Complessa congiuntura
storica e specifica situazione letteraria suggeriscono la ripresa del tema politico in libri,
riviste e dibattiti, ma ciò che colpisce è il fatto che il rapporto tra
letteratura e politica analizzato in varie sedi e circostanze non parta dalla
registrazione di una produzione engagée,
bensì della sua assenza, a cui segue di norma l’invito a riprendere una
direzione da tempo abbandonata. Un’impressione del genere emerge anche dal
numero 10 della rivista a cadenza annuale edita da Anton G. Leitner, il cui
tentativo di mediare qualità e pubblico iniziato dieci anni fa appare
definitivamente riuscito. Sia nella parte antologica, come al solito di ottimo livello,
che in quella critica (con interventi, tra gli altri, di Enzensberger e Johano
Strasser), si ha quindi spesso l’impressione di una forzatura, impressione
intensificata dal fatto che l’approccio degli autori al tema è di natura
assolutamente eterogenea. In un’altra ottica questa eterogeneità può
rappresentare invece proprio il lato interessante dell’antologia che cerca di
coprire le tendenze più varie della poesia tedesca contemporanea, dalle
presenze ormai abituali dei ‘maestri’ (Friederike Mayröcker, Kurt Marti, Günter
Kunert tra gli altri), passando per la generazione dei trenta-quarantenni (Jan
Koneffke, Dieter M. Gräf, Albert Ostermeier, Tanja Dückers) fino ai più giovani
(Nora Bossong).
Un po’ in ritardo
sembrerebbe invece arrivare il numero 11 della rivista, dedicato al binomio
Poesia/Pop, le cui relazioni sono presentate, descritte e indagate da una
decina d’anni in numerose riviste e antologie. Ma «Das Gedicht» affronta
(provocatoriamente?) la questione sotto un aspetto quasi esclusivamente
musicale- ludico (assumendo a motto il verso di Albert Ostermeier «lass mich
deine jukebox / sein») che permette l’inserimento nella sezione antologica di
componimenti certo molto distanti dai temi pop standardizzati.

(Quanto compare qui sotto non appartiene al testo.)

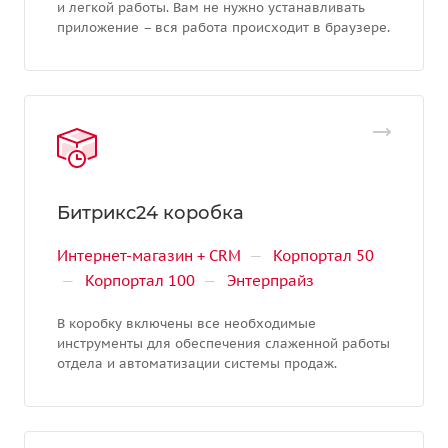
и легкой работы. Вам не нужно устанавливать
приложение – вся работа происходит в браузере.
Битрикс24 коробка
Интернет-магазин + CRM
—
Корпортал 50
—
Корпортал 100
—
Энтерпрайз
В коробку включены все необходимые
инструменты для обеспечения слаженной работы
отдела и автоматизации системы продаж.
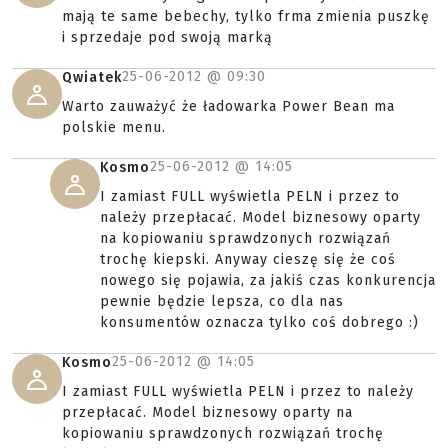
mają te same bebechy, tylko frma zmienia puszkę
i sprzedaje pod swoją marką
25-06-2012 @
09:30
Qwiatek
Warto zauważyć że ładowarka Power Bean ma
polskie menu.
25-06-2012 @
14:05
Kosmo
I zamiast FULL wyświetla PELN i przez to
należy przepłacać. Model biznesowy oparty
na kopiowaniu sprawdzonych rozwiązań
trochę kiepski. Anyway cieszę się że coś
nowego się pojawia, za jakiś czas konkurencja
pewnie będzie lepsza, co dla nas
konsumentów oznacza tylko coś dobrego :)
25-06-2012 @
14:05
Kosmo
I zamiast FULL wyświetla PELN i przez to należy
przepłacać. Model biznesowy oparty na
kopiowaniu sprawdzonych rozwiązań trochę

Non mancano però alcuni eredi della vera e propria tradizione pop
– che in Germania passa in particolare per i lavori degli anni
’70 di Rolf Dieter Brinkmann – dal citato Ostermeier a Stan Lafleur a Helmut
Krausser. Segnaliamo, oltre ai consueti interventi saggistico-poetologici (in
tono minore in questo numero), una ricca sezione di recensioni che pur nella
brevità dei contributi consegna un affidabile riassunto critico dell’anno
poetico trascorso.
[Paolo Scotini]
SCHREIBHEFT, Zeitschrift für Literatur, Nr. 60, 2002, € 10,50,
Rigodon- Verlag, Nieberdingstr. 18, D – 45147 Essen.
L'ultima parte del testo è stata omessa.